I've been looking at the off-the-record messaging protocol, and there is something about its deniability property that seems strange to me.
Consider the following scenario:
In the course of an OTR conversation, Alice decides to break Bob's deniability, e.g. she wants to be able to prove to some third party that Bob indeed sent one or more of the following messages without any way for him to plausibly deny the fact.
According to the OTR protocol, Bob will publish his old MAC only as soon as he gets a positive confirmation of Alice having received his newest key by way of Alice using a newer key than the one associated with that MAC. This is so that Bob won't publish the old MAC before Alice can verify any messages in transit that are authenticated by it.

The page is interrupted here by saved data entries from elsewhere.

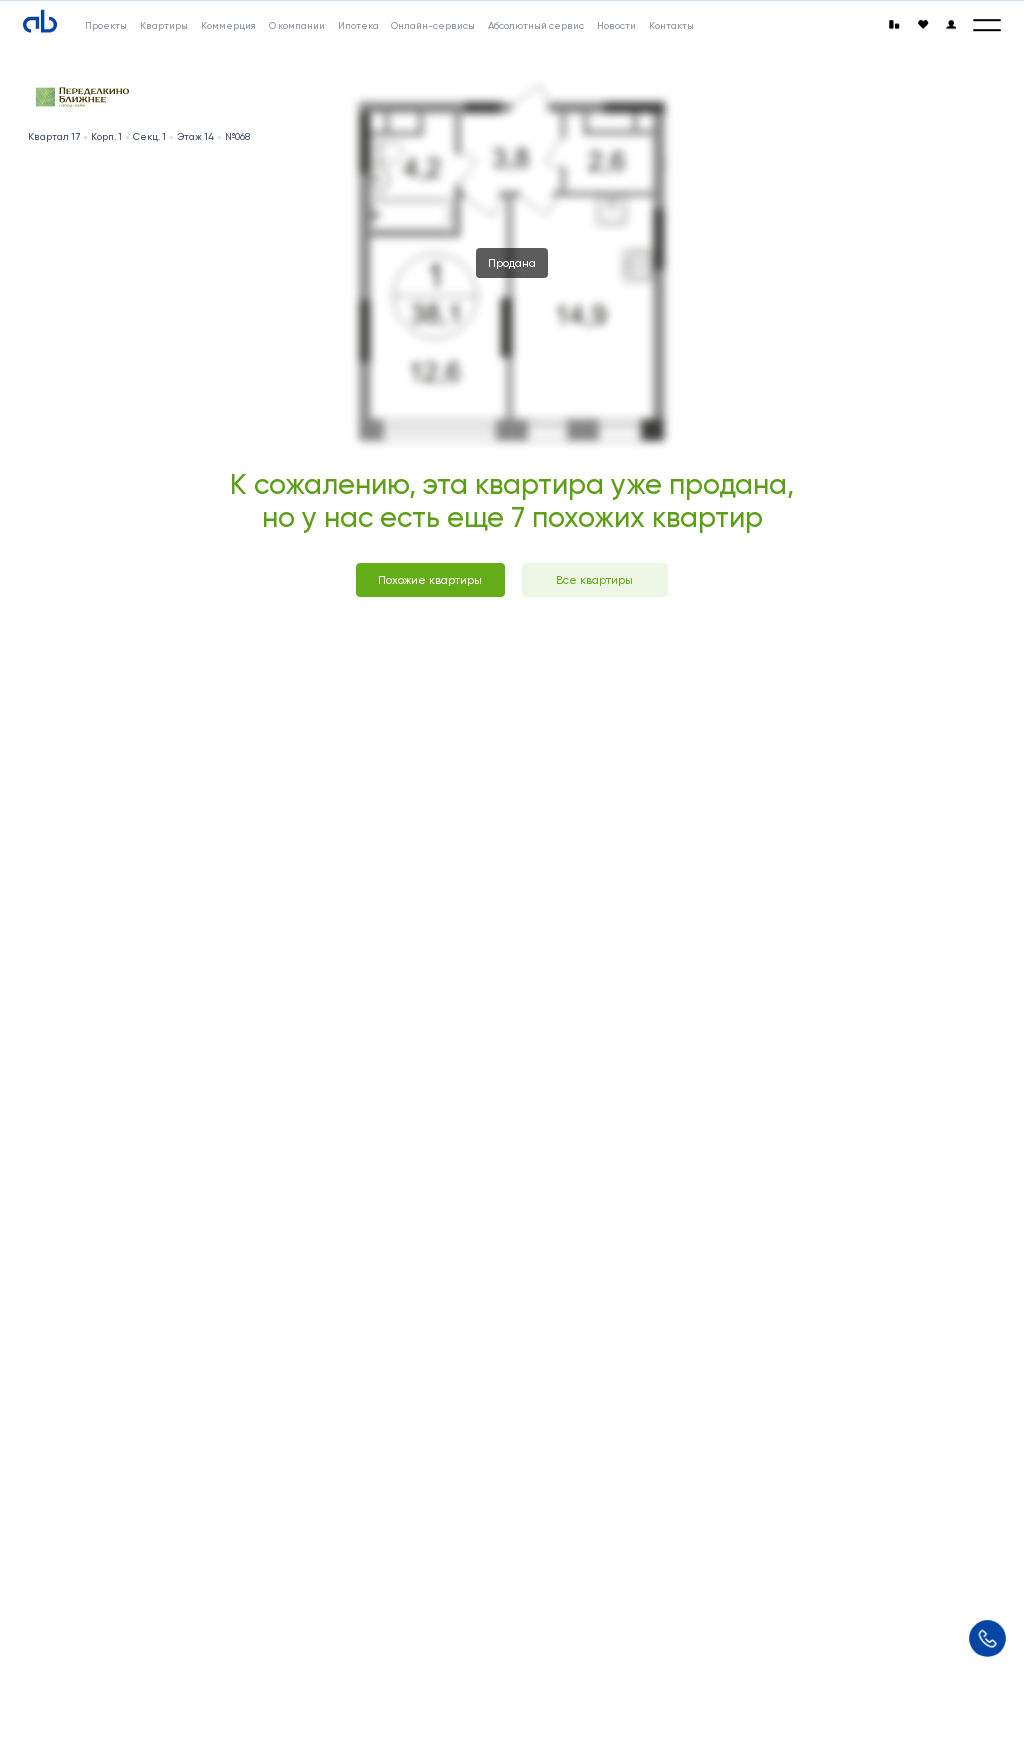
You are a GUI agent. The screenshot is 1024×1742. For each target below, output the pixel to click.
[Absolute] (40, 22)
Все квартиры (594, 580)
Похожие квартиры (430, 580)
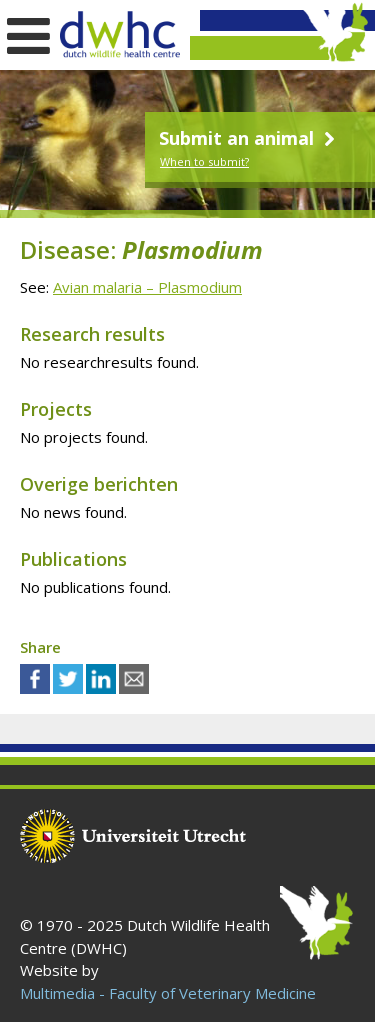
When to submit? (204, 161)
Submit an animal (249, 138)
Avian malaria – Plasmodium (147, 287)
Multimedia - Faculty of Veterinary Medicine (168, 993)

But what keeps Alice from just ignoring all of Bob's newer keys starting at a certain point in the conversation, thereby making it impossible for him to discard any old key and also to publish any of the old MAC keys? If Alice were able to prove that she indeed never enabled Bob to publish the old MAC values, wouldn't that break his deniability?
Is there some safeguard against that attack, e.g. a timeout of old keys, that encourages implementations to automatically publish any remaining old MAC keys, even if the other party never acknowledges their receipt or just leaves the conversation entirely?
Or is OTR messaging vulnerable against this (admittedly pretty specific) attack?